---- Data in this exercise
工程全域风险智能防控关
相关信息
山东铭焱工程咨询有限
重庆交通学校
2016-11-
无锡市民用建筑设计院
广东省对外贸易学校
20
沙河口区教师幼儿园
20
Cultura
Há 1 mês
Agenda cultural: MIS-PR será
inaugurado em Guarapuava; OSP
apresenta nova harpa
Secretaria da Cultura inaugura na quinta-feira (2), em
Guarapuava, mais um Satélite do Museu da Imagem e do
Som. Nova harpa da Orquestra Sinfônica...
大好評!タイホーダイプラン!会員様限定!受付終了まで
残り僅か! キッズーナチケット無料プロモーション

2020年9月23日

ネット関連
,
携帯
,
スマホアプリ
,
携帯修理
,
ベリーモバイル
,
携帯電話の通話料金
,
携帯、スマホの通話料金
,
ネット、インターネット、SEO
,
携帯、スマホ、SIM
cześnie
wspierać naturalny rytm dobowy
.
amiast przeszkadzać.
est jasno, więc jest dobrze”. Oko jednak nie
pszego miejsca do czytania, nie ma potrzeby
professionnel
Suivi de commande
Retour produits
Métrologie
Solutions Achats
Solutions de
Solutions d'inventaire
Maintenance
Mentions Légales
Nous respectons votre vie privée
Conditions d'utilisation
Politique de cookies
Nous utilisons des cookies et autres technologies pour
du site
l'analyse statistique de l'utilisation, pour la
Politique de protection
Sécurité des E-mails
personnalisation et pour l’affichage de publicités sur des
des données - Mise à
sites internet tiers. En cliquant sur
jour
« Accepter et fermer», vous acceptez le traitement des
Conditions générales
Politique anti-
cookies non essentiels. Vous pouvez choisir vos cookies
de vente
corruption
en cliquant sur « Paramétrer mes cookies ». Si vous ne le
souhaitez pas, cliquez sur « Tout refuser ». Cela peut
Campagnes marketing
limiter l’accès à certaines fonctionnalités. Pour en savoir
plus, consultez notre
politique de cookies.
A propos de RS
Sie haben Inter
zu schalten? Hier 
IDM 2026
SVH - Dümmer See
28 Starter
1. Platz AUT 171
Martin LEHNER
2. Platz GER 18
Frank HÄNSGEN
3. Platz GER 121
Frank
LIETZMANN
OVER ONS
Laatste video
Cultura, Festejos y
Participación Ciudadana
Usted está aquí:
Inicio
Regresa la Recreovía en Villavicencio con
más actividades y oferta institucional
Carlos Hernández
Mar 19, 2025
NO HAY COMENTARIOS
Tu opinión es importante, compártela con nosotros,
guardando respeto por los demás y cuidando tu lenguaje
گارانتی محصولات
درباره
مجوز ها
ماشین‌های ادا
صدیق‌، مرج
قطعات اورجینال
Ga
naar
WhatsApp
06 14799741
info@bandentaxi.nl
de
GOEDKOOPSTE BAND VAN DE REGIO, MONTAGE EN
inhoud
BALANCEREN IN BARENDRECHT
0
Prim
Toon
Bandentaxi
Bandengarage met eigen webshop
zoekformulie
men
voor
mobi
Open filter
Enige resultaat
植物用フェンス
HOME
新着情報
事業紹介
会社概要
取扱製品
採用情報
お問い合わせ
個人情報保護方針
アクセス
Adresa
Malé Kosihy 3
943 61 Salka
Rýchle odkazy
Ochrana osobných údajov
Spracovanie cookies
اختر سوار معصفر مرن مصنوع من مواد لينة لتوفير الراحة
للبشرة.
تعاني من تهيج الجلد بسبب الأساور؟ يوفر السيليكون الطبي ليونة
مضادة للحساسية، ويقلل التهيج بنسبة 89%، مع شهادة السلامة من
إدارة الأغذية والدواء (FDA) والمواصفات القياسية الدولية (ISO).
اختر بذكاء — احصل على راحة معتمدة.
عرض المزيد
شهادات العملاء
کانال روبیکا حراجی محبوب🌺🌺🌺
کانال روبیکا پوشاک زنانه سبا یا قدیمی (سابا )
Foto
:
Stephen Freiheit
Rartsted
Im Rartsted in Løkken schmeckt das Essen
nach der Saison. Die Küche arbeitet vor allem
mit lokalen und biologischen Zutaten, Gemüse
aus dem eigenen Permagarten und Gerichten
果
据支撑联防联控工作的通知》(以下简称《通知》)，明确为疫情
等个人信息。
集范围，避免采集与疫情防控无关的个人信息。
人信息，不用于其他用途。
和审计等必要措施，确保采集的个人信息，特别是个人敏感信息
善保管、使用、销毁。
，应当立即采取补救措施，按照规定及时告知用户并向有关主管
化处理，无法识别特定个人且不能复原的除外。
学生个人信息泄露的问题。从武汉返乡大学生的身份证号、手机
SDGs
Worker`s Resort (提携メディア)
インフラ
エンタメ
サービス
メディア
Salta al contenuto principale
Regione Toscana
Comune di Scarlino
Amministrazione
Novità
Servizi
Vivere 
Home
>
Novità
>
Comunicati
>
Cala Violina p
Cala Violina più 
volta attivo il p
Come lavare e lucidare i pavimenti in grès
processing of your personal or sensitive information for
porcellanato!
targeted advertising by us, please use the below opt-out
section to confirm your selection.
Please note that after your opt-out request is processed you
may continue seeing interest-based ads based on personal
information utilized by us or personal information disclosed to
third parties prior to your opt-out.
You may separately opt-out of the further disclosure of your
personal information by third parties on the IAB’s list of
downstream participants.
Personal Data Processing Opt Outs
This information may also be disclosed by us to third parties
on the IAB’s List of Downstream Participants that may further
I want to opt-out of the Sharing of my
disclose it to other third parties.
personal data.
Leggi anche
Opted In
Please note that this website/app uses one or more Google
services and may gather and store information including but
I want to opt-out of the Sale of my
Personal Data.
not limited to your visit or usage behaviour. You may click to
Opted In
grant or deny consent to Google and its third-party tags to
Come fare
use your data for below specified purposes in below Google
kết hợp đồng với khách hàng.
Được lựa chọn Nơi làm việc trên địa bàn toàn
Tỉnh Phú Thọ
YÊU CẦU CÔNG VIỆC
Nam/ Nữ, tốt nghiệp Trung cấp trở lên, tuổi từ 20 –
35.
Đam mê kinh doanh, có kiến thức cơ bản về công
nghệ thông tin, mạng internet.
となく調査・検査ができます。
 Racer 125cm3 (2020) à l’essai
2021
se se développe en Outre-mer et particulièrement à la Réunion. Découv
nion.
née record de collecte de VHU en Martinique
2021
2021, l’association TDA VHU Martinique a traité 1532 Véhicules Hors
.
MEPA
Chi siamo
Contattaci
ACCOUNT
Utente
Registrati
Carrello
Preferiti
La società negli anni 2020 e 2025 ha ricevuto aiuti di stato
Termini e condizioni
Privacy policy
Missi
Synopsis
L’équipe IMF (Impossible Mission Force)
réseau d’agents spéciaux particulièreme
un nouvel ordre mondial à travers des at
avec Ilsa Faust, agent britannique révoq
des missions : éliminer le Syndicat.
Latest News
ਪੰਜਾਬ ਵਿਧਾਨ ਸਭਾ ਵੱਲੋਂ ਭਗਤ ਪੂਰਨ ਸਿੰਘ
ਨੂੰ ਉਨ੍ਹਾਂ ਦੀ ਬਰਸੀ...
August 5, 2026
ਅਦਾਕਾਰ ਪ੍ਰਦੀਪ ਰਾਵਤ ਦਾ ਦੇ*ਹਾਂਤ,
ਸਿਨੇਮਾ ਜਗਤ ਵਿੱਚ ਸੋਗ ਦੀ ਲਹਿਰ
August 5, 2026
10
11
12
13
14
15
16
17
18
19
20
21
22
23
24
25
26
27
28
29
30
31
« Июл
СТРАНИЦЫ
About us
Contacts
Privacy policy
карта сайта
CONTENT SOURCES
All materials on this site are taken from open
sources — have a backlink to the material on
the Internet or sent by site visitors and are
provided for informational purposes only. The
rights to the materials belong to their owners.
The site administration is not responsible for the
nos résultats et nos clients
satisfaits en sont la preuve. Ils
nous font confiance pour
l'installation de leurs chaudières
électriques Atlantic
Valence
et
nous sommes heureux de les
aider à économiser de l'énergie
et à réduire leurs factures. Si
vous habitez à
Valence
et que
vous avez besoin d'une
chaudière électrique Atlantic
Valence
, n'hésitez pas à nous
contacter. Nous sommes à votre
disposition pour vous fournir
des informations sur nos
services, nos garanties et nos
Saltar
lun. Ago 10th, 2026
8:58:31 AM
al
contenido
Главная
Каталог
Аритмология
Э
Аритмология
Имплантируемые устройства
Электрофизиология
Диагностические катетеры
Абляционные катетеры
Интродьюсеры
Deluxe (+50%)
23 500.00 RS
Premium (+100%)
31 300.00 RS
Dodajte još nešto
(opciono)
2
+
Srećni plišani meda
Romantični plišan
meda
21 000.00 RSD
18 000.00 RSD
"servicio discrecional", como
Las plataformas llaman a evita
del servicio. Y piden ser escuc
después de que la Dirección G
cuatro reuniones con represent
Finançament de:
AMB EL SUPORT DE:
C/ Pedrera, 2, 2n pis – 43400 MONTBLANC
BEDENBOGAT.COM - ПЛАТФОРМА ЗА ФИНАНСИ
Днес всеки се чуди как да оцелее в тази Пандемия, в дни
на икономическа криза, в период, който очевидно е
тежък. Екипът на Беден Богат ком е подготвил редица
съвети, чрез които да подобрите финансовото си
--------
## Aim of the exercise
An exact, complete copy of the lines above from the one with "Nous respectons votre vie privée" through the one with "2. Platz GER 18" is the whole answer.

## Solution for this task
Nous respectons votre vie privée
Conditions d'utilisation
Politique de cookies
Nous utilisons des cookies et autres technologies pour
du site
l'analyse statistique de l'utilisation, pour la
Politique de protection
Sécurité des E-mails
personnalisation et pour l’affichage de publicités sur des
des données - Mise à
sites internet tiers. En cliquant sur
jour
« Accepter et fermer», vous acceptez le traitement des
Conditions générales
Politique anti-
cookies non essentiels. Vous pouvez choisir vos cookies
de vente
corruption
en cliquant sur « Paramétrer mes cookies ». Si vous ne le
souhaitez pas, cliquez sur « Tout refuser ». Cela peut
Campagnes marketing
limiter l’accès à certaines fonctionnalités. Pour en savoir
plus, consultez notre
politique de cookies.
A propos de RS
Sie haben Inter
zu schalten? Hier 
IDM 2026
SVH - Dümmer See
28 Starter
1. Platz AUT 171
Martin LEHNER
2. Platz GER 18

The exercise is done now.